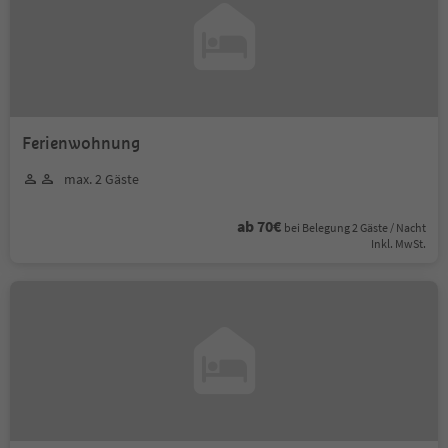
Ferienwohnung
max. 2 Gäste
ab 70€
bei Belegung 2 Gäste / Nacht
Inkl. MwSt.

Task to complete |
What belongs in the answer is each line above, reproduced exactly, and no picture.

Answer below |
Ferienwohnung
max. 2 Gäste
ab 70€
bei Belegung 2 Gäste / Nacht
Inkl. MwSt.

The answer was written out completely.